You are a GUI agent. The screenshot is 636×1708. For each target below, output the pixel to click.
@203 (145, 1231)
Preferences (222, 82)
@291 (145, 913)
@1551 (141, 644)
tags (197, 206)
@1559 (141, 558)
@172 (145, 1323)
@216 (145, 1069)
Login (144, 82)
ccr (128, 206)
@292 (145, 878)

------

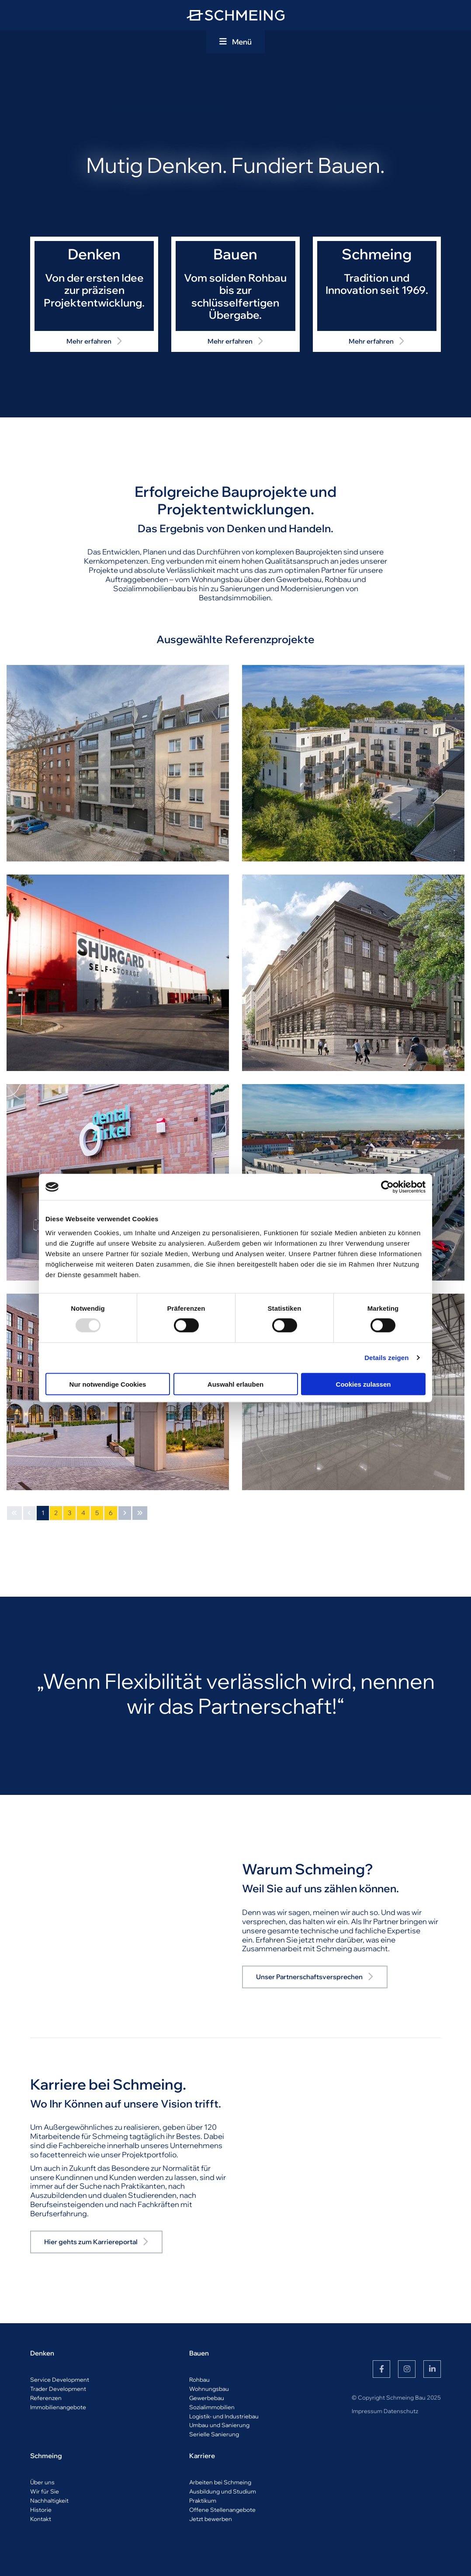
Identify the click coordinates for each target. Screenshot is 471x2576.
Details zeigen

------

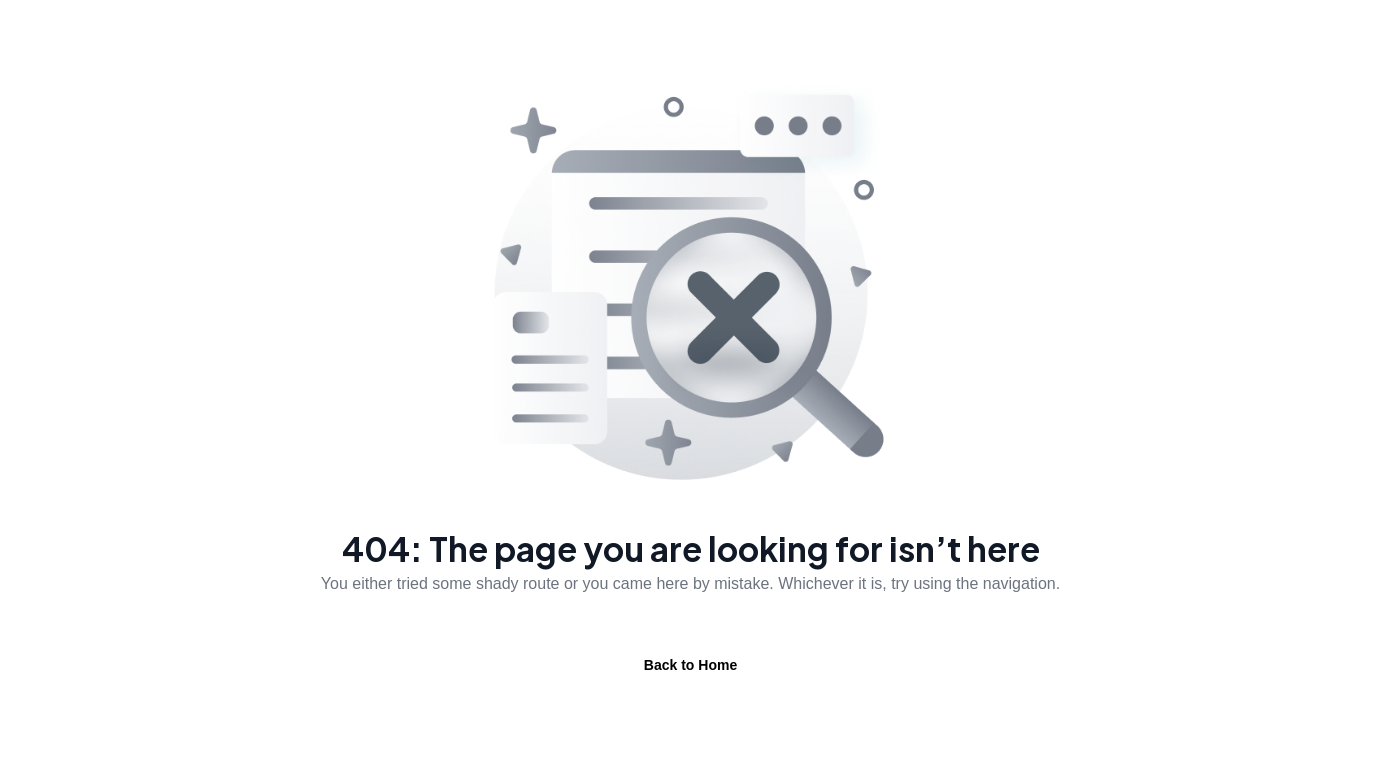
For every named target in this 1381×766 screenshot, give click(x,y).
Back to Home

------

Your assignment — Whenever the word "each" appears in a line of the listing, report that line.

Reply —
You are a GUI agent. The screenshot is 636×1708. For each target below, output the pixel to click.
Identify the click coordinates for each target. Screenshot is 471x2576.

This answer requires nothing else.